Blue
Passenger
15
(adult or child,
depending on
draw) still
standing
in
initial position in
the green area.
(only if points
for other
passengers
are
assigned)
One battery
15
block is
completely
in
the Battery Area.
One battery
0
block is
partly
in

+ + +

Exercise requirements: Retype the records above without changing a single word.

Written response:
Blue
Passenger
15
(adult or child,
depending on
draw) still
standing
in
initial position in
the green area.
(only if points
for other
passengers
are
assigned)
One battery
15
block is
completely
in
the Battery Area.
One battery
0
block is
partly
in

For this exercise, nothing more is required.